A hardware-software contract is needed for software portability, but RISC-V is not yet defined well enough to know what that is.
Experts At The Table: RISC-V provides a platform for customization, but verifying those changes remains challenging. Semiconductor Engineering discussed the issue with John Min, vice president of customer service at Arteris; Zdeněk Přikryl, CTO of Codasip; Neil Hand, director of marketing at Siemens EDA (at the time of this discussion); Frank Schirrmeister, executive director for strategic programs and systems solutions at Synopsys; Ashish Darbari, CEO of Axiomise; and Dave Kelf, CEO of Breker Verification. What follows are excerpts of that discussion. To view part one, click here.
L-R: Arteris’ Min; Siemens’ Hand; Codasip’s Přikryl; Synopsys’ Schirrmeister; Axiomise’s Darbari; Breker’s Kelf.
SE: Verifying a processor is tough enough when you have a defined ISA, a defined architecture, and a complete specification. With RISC-V none of these exist. How much more difficult does this make defining conformance?
Hand: The advantage of RISC-V is you can adapt it. The disadvantage of RISC-V is you can adapt it. Most people don’t realize that when you make a change, you’ve pretty much thrown all the IP vendor’s verification out the window. You have to assess where it is. In some ways, you can pick particular architectures, but you don’t have to modify the processor. You could get an IP vendor, take their processor, verify it, you can say I’m going to treat this as golden, and I’m going to do an accelerator, because that’s the safer thing to do. This is the risk/reward tradeoff. Where do I want to take the risk and what is the reward I get for that? A lot of people are initially attracted to this great flexibility without realizing that this flexibility is also a huge responsibility to your customers, to make sure you don’t screw it up when you try to change something.
Min: Well, maybe go back to definitions. Maybe different definitions fit different stages. So maybe conformance is at the architectural level. Maybe the validation or verification is micro-architecture level. It’s depending on which specification you’re validating, verifying or conforming to.
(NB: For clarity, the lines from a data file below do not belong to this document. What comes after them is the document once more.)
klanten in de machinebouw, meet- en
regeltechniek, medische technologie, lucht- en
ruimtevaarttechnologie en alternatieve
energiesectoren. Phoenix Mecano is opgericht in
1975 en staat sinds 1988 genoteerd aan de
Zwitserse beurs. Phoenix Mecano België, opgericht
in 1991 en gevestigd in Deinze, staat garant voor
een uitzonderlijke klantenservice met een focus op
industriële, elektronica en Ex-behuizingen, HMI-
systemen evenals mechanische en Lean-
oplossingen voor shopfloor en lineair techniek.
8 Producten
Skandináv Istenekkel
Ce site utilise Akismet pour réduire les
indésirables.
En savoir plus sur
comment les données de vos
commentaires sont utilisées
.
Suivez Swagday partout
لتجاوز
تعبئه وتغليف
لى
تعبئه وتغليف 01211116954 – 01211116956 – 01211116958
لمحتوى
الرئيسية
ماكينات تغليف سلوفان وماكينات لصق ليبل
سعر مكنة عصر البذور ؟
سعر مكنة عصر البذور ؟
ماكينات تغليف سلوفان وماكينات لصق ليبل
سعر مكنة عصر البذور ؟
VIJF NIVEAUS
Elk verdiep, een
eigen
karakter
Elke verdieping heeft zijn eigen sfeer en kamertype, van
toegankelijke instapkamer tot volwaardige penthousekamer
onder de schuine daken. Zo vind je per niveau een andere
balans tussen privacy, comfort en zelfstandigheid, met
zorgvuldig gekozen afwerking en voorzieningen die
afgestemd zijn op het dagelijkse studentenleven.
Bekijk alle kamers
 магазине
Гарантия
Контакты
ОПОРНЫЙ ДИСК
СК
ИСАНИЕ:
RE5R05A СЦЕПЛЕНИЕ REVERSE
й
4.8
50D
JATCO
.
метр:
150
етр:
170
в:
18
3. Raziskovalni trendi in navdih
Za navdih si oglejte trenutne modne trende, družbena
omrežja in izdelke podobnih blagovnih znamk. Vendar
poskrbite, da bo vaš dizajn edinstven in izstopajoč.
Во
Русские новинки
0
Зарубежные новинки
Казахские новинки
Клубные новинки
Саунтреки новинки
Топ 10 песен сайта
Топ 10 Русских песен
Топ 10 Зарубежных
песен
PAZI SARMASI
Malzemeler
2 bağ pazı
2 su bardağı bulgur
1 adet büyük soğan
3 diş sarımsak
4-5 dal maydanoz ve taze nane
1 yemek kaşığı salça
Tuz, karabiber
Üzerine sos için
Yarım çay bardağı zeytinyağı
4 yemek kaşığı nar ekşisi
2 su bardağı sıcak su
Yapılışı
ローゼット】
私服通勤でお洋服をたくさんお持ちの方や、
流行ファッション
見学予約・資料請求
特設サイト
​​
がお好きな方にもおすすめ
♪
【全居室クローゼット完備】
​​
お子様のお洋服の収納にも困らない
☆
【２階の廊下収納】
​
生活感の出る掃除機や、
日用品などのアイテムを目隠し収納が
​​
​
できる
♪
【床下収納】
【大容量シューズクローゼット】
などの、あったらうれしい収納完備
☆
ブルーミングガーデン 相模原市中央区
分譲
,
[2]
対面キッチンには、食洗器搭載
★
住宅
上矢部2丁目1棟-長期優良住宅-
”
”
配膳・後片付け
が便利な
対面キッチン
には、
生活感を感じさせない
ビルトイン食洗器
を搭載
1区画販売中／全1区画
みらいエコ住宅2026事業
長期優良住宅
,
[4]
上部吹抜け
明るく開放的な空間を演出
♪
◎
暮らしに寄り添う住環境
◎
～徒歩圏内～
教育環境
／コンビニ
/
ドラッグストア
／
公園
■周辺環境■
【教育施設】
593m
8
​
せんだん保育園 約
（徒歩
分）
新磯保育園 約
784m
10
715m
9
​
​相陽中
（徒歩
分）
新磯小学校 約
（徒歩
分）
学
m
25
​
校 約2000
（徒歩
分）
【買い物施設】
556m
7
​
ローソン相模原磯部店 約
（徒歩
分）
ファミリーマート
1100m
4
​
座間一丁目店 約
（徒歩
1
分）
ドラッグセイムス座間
Kelf: We’re ignoring the elephant in the room. If you look at Arm, they have a processor architecture and an instruction set built on it, and that’s what they are verifying. They have put a huge amount of effort into making sure it works really well. With RISC-V, you have an ISA, and then you’ve got a very large number of potential architectures. Everyone has come up with all kinds of clever, different things, and that’s not even considering the fact that you can add instructions. And so that’s why, firstly, the profiles idea is so powerful. Now you’re trying to set some boundaries and organize the verification problem into something that is at least attainable. Otherwise, it’s so variable that it’s almost impossible. On top of that, you’re trying to handle this variable instruction situation. Arm did not allow it until RISC-V made such a big deal of it. So Arm now does allow it, but they have a huge firewall right between the main Arm architecture, which is completely solid and not changing, and then this little area where you can add instructions. Even so, they’ve got problems verifying that. With variable architectures from different companies, and then the additional instructions, profiling goes some of the way to help that. At least we can make some definitions that we can certify against. You need that golden model. But even then, it’s difficult. So how can you create in-depth verification tests that are independent of the architecture, independent of the additional instructions that are added, and that can ensure whoever gets one of these processes can absolutely rely on it to run their software stack without it go wrong? Most of them break.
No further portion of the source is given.